[DATA FOR THIS EXERCISE — start]

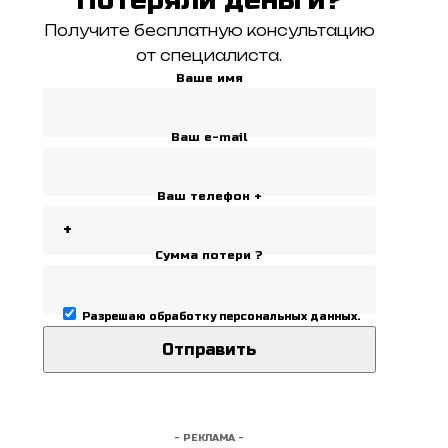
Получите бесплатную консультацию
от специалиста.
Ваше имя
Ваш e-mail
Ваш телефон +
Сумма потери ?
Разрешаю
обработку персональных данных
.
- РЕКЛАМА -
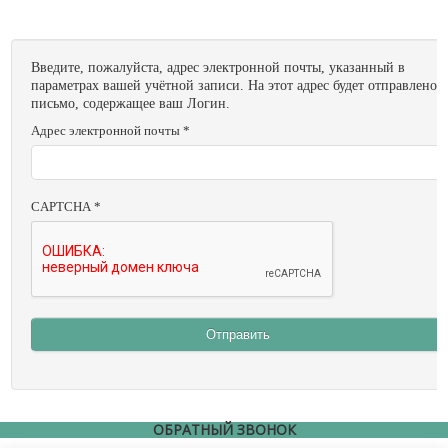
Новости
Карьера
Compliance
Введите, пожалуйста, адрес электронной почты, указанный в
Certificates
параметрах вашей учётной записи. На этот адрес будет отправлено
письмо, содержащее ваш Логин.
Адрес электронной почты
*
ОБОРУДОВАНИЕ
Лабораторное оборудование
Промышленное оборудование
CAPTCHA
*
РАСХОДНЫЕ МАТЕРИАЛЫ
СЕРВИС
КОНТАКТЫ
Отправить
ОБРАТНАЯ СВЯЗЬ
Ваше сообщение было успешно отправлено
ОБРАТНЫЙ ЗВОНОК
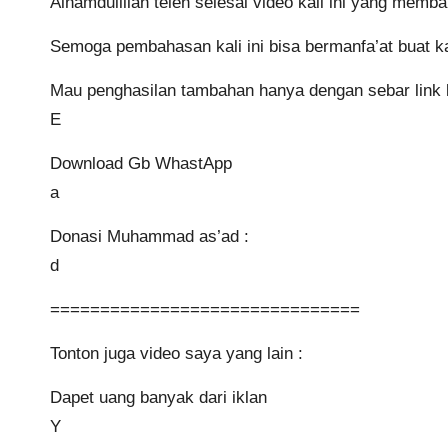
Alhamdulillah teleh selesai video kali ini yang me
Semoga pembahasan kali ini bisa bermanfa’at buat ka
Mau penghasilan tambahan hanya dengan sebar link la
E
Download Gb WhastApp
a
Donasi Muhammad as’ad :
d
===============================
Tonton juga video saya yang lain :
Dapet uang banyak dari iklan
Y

[DATA FOR THIS EXERCISE — finish]

WHAT TO PRODUCE
The output is the lines from the start of the data above through the line containing "параметрах вашей учётной", unchanged, with any picture left out.

RESULT OF THE TASK
Получите бесплатную консультацию
от специалиста.
Ваше имя
Ваш e-mail
Ваш телефон +
Сумма потери ?
Разрешаю
обработку персональных данных
.
- РЕКЛАМА -
Новости
Карьера
Compliance
Введите, пожалуйста, адрес электронной почты, указанный в
Certificates
параметрах вашей учётной записи. На этот адрес будет отправлено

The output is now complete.